De gewone oorworm heeft een geelbruine tot donkerbruine kleur, de achtervleugels zijn aanwezig maar worden aan het oog onttrokken omdat ze zijn verborgen onder de voorvleugels. De vliezige achtervleugels zijn meerdere keren opgevouwen onder de veel kleinere voorvleugels. Ondanks de aanwezigheid van vleugels vliegt de gewone oorworm zelden, maar kan dit wel.

De gewone oorworm is de meest algemene oorworm van Europa en komt ook voor in België en Nederland. Het is een generalist die overal leeft waar een strooisellaag is. Ook is een vochtige omgeving een belangrijke voorwaarde; oorwormen kunnen zeer slecht tegen droogte. De soort is in het verleden verspreid naar onder andere de Verenigde Staten en heeft zich hier sinds lange tijd permanent gevestigd.

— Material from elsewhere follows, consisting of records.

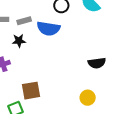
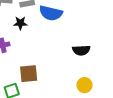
black semicircle: (97, 63) -> (81, 50), moved

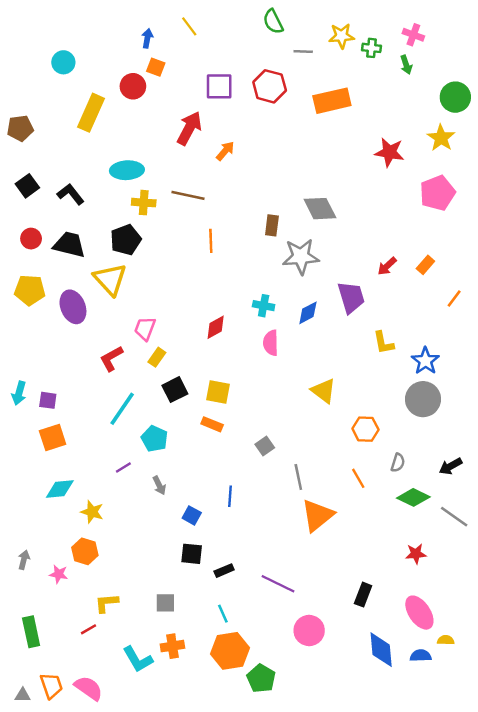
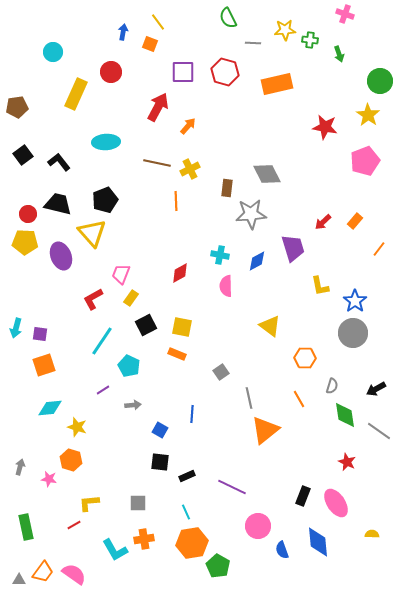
pink cross: (413, 35) -> (345, 14), moved
orange square: (156, 67) -> (150, 44), moved
yellow cross: (144, 203) -> (190, 169), moved, turned -30
red circle: (31, 239) -> (28, 214), moved
gray arrow: (159, 485) -> (133, 405), turned -70
green diamond: (413, 497) -> (345, 415), turned 56
red star: (416, 554) -> (347, 462), turned 30
pink ellipse: (419, 613) -> (336, 503), moved
blue semicircle: (421, 656) -> (282, 550), moved, turned -108
orange trapezoid: (51, 686) -> (43, 572), turned 55

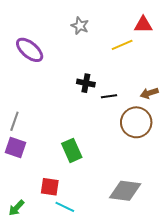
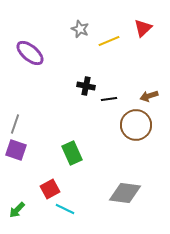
red triangle: (143, 25) -> (143, 28), turned -42
yellow line: (122, 45) -> (109, 41), moved
red square: (50, 187) -> (50, 189), turned -36

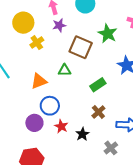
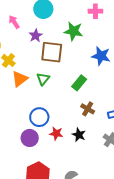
purple star: (59, 25) -> (36, 36), moved
green triangle: (64, 70) -> (43, 79), turned -32
orange triangle: (39, 81) -> (20, 79), moved

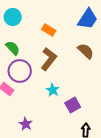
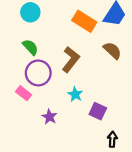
orange rectangle: (49, 30) -> (84, 21), moved, size x1.5
purple square: (73, 105) -> (98, 111), turned -35
purple star: (26, 124) -> (49, 117), moved

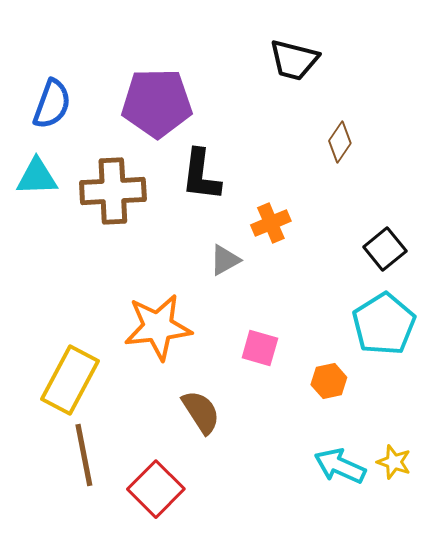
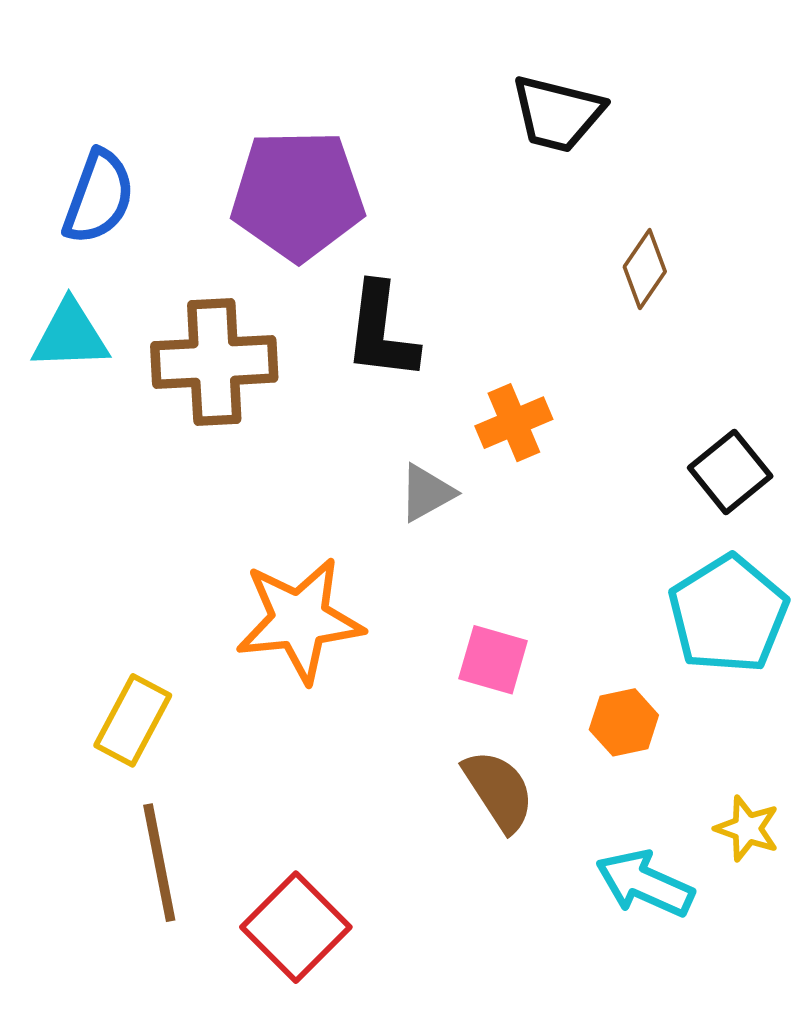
yellow rectangle: (70, 380) -> (133, 720), size x0.7
brown semicircle: (201, 412) -> (499, 791), moved
yellow star: (394, 462) -> (747, 829), moved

De oorworm is een alleseter die van zachte delen leeft, zoals plantendelen als fruit, jonge blaadjes en plantenwortels maar ook de eieren en larven van insecten worden gegeten. Vooral bladluizen lijken een voorkeur te zijn. De jonge nimfen leven deels van insecteneieren. Als er te weinig voedsel is, worden de dieren kannibalistisch en eten hun kleinere soortgenoten op.

Voortplanting

[bewerken | brontekst bewerken]

De gewone oorworm kent net als alle oorwormen een onvolledige gedaanteverwisseling, waarbij de juvenielen nimfen worden genoemd en in stapjes groter worden door te vervellen. Er is dus geen popstadium zoals insecten die een volledige gedaanteverwisseling kennen. De voortplanting van oorwormen is bijzonder, omdat het vrouwtje een verregaande vorm van broedzorg kent in vergelijking met andere insecten. Zodra de eitjes zijn afgezet onder een steen of blad, worden ze door het vrouwtje verzorgd. Ze likt regelmatig de eieren schoon om uitdroging en beschimmeling te voorkomen. Eventuele bedorven eitjes worden opgegeten. Als de nimfen uitkomen worden ze nog enige tijd verzorgd door de moeder tot ze zelfstandig zijn en het nest verlaten. Mocht de moeder voortijdig komen te sterven, dan wordt zij door haar eigen jongen opgegeten.